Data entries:
------------------------------------------------

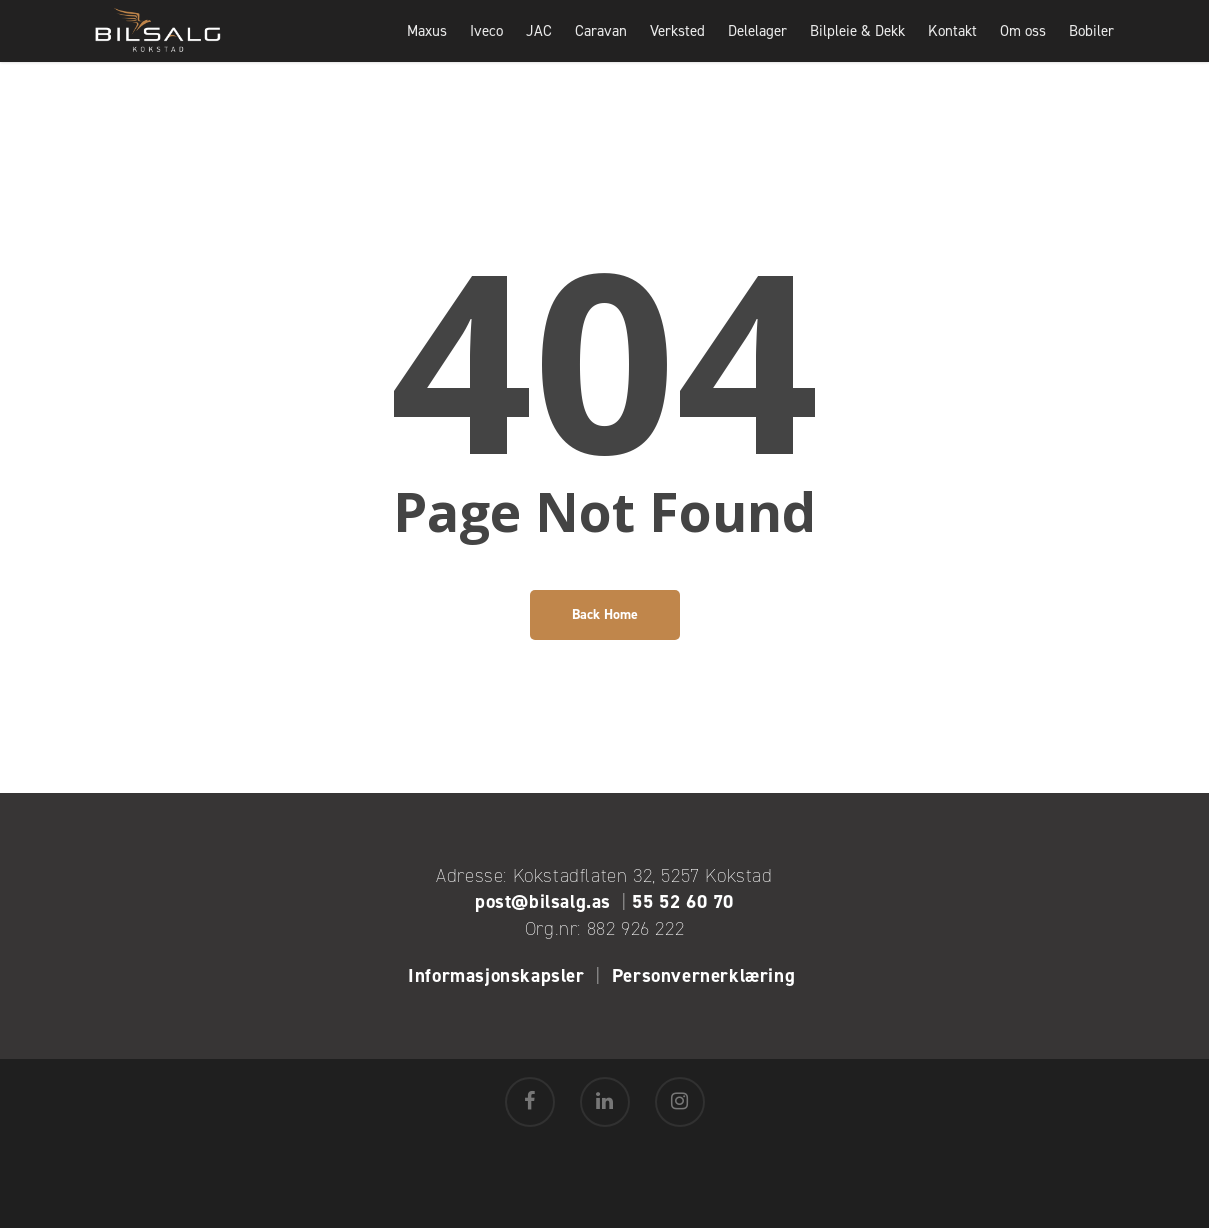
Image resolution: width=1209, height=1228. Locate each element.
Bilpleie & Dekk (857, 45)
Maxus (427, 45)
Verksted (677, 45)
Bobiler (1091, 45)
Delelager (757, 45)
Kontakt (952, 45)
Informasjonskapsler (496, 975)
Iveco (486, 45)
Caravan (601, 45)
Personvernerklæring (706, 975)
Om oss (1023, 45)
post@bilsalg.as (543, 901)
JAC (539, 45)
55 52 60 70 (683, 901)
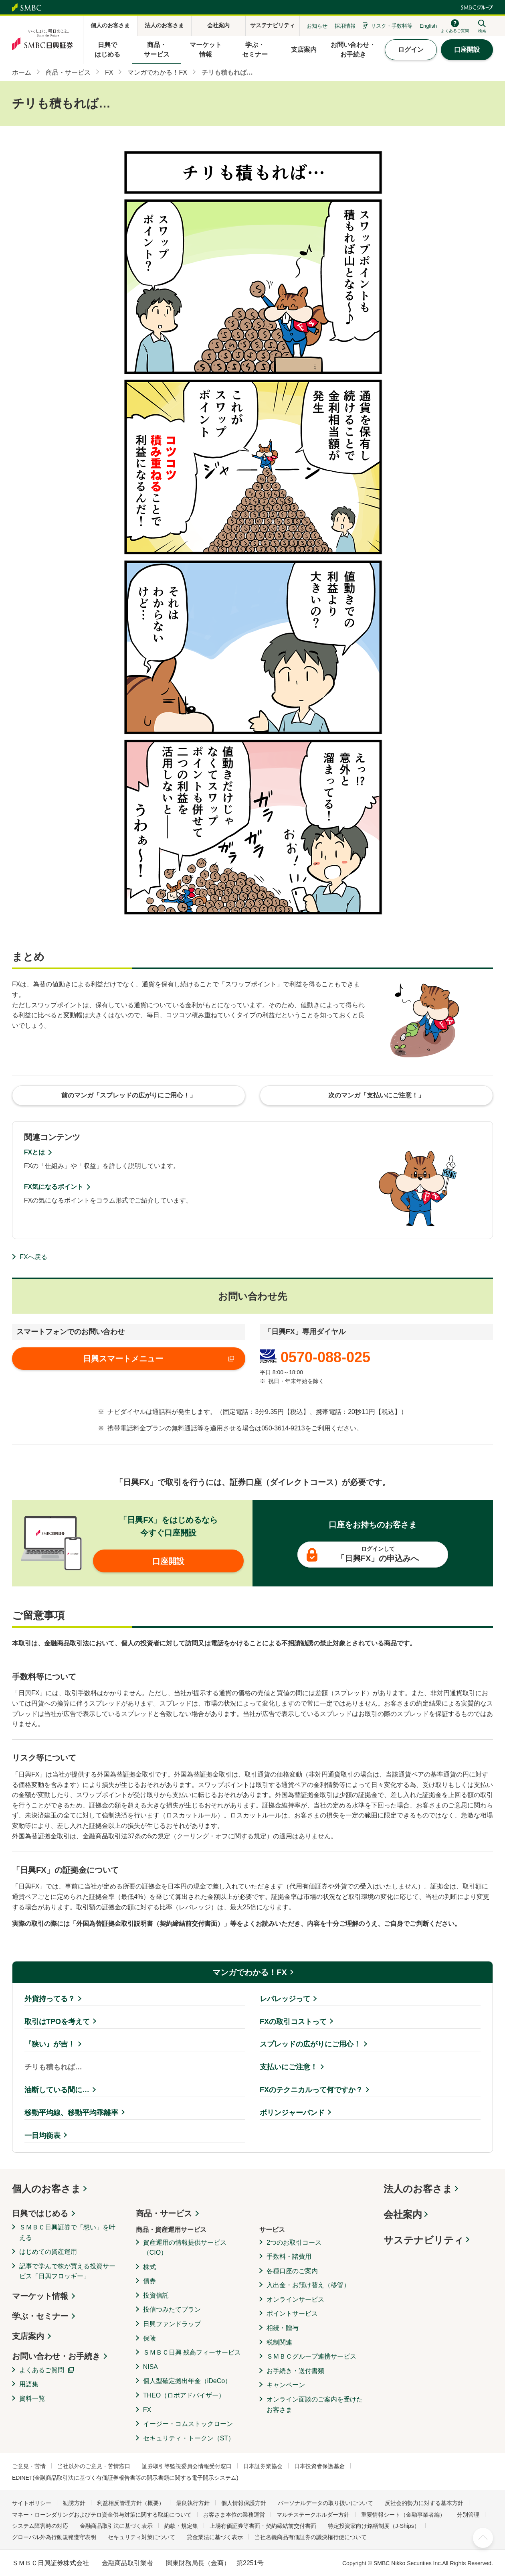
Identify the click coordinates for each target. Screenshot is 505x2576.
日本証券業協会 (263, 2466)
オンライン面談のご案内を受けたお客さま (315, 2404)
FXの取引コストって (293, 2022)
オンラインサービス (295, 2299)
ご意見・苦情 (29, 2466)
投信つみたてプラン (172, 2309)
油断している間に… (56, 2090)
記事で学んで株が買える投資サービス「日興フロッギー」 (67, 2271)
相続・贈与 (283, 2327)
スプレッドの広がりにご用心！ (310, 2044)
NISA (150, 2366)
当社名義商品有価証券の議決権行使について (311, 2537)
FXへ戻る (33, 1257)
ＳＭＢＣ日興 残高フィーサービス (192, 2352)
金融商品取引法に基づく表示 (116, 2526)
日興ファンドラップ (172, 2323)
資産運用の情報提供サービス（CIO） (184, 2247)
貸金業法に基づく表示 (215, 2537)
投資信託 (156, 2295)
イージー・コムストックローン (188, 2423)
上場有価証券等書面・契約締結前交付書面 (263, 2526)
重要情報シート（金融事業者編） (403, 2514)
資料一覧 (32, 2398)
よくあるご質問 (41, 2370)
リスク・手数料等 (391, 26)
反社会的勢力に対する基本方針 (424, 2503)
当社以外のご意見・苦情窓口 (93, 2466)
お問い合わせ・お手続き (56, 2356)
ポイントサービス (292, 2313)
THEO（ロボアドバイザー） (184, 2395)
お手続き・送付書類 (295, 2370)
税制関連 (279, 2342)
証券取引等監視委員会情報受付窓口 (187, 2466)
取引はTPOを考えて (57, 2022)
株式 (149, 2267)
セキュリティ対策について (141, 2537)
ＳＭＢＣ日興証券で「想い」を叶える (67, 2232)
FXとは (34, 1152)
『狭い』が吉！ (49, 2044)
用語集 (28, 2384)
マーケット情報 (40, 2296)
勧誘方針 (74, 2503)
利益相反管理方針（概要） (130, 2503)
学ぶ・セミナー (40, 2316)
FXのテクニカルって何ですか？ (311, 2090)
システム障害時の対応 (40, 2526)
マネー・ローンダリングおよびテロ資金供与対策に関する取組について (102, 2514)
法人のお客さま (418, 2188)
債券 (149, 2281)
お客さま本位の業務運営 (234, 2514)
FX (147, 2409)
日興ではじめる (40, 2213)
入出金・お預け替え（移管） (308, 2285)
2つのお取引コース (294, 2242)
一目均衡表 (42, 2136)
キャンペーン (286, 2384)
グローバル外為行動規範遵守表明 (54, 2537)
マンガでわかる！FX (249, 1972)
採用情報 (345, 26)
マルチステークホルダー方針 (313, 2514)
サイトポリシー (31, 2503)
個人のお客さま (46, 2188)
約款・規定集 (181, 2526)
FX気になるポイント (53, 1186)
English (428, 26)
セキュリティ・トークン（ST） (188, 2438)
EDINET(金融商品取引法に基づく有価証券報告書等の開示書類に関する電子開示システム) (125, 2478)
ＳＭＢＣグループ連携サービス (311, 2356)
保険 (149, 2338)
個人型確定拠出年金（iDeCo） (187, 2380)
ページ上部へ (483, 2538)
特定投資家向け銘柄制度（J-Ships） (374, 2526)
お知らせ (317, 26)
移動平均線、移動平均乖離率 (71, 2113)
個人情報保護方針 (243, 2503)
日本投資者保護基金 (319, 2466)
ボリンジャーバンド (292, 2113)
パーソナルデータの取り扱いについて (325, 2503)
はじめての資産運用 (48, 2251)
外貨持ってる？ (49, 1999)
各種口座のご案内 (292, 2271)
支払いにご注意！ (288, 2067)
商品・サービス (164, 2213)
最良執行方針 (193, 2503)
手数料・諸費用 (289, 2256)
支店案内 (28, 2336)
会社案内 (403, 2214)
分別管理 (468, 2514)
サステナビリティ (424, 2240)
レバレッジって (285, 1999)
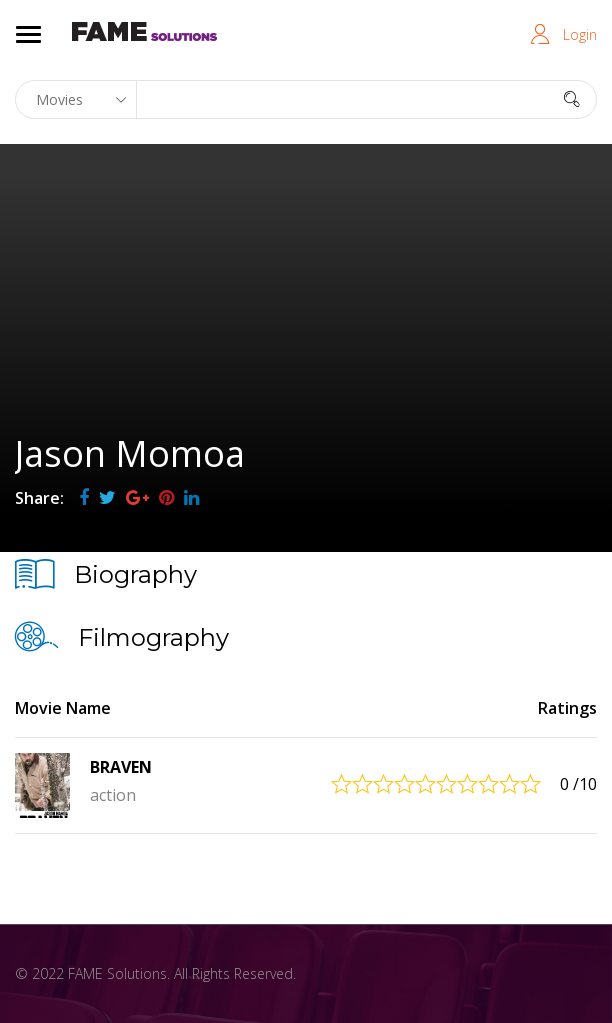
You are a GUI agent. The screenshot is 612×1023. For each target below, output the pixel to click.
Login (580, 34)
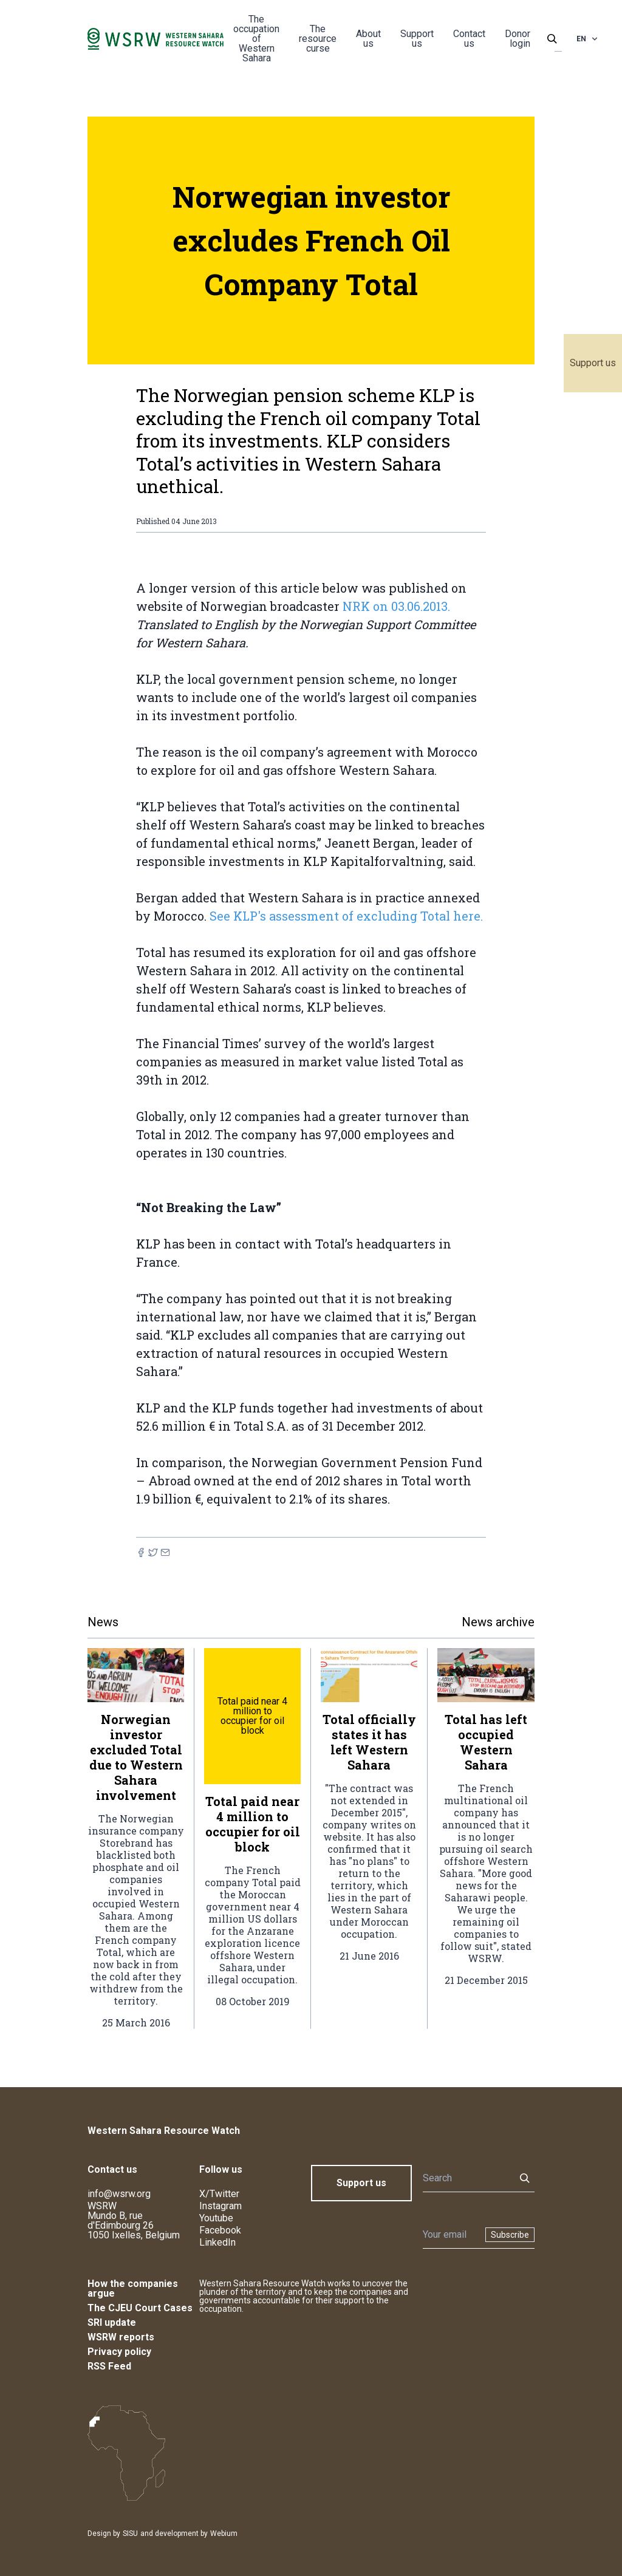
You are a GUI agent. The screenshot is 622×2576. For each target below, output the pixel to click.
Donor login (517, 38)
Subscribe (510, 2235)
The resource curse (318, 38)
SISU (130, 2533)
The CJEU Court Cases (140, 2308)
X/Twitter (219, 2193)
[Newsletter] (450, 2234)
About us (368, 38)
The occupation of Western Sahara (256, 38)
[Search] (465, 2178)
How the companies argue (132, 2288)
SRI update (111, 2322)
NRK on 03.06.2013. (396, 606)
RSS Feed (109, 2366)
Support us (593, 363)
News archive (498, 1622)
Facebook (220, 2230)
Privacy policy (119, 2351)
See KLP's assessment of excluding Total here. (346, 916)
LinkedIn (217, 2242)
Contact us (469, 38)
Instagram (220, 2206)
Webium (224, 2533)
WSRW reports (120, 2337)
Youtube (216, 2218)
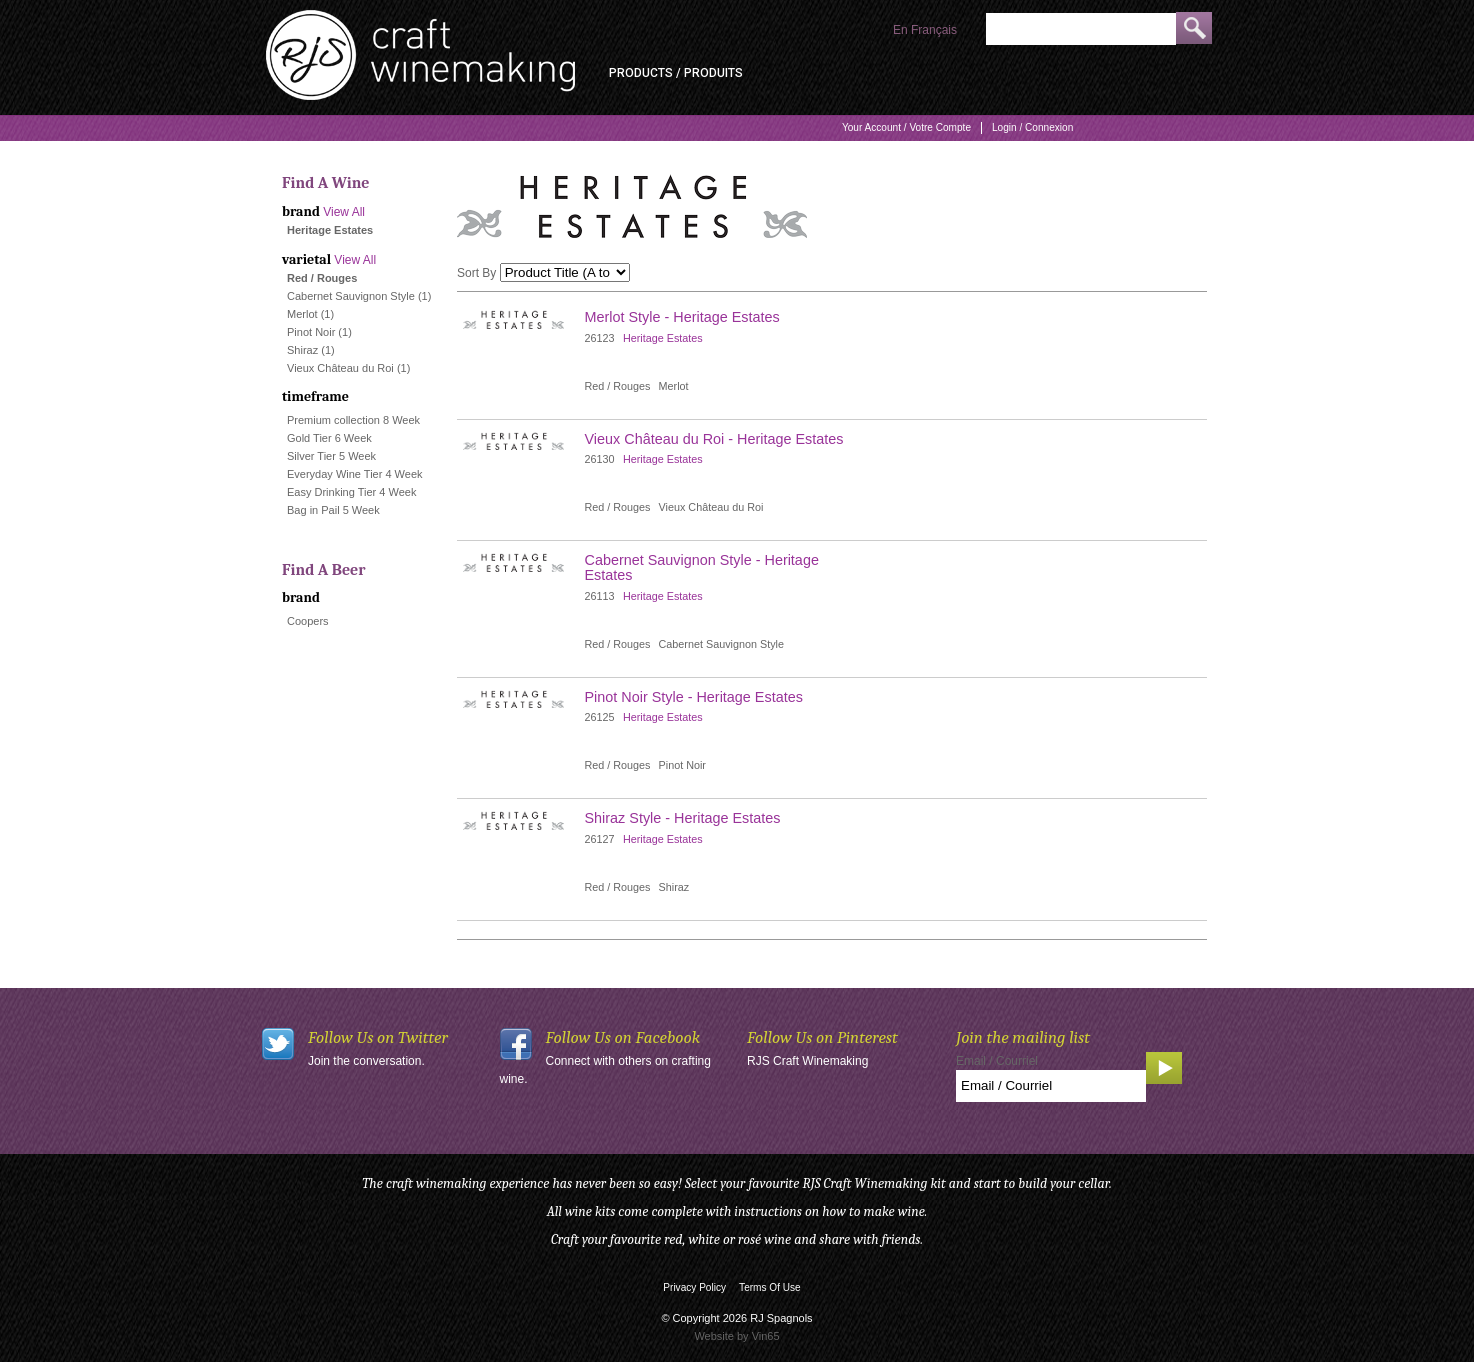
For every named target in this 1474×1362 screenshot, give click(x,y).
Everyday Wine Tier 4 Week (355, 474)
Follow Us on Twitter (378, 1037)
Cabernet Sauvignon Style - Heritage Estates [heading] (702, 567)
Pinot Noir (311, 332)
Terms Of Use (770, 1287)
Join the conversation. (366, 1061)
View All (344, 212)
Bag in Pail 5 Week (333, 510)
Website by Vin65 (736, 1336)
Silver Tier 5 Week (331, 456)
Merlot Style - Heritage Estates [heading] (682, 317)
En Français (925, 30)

------------------------------------------------

_What you will do_
Would you write out exactly the lines above, starting at the line containing "レバレッジって (285, 1999)" and stopping after the line containing "For every named"? Omit the pictures.

_Written answer_
レバレッジって (285, 1999)
You are a GUI agent. The screenshot is 612×1023. For each target below, output the pixel to click.
Login (580, 34)
You are a GUI agent. The screenshot is 622×2576. For each target below, output the pixel to click.
Donor login (517, 38)
Subscribe (510, 2235)
The resource curse (318, 38)
SISU (130, 2533)
The CJEU Court Cases (140, 2308)
X/Twitter (219, 2193)
[Newsletter] (450, 2234)
About us (368, 38)
The occupation of Western Sahara (256, 38)
[Search] (465, 2178)
How the companies argue (132, 2288)
SRI update (111, 2322)
NRK on 03.06.2013. (396, 606)
RSS Feed (109, 2366)
Support us (593, 363)
News archive (498, 1622)
Facebook (220, 2230)
Privacy policy (119, 2351)
See KLP's assessment of excluding Total here. (346, 916)
LinkedIn (217, 2242)
Contact us (469, 38)
Instagram (220, 2206)
Webium (224, 2533)
WSRW reports (120, 2337)
Youtube (216, 2218)
For every named target in this 1474×1362 screenshot, give click(x,y).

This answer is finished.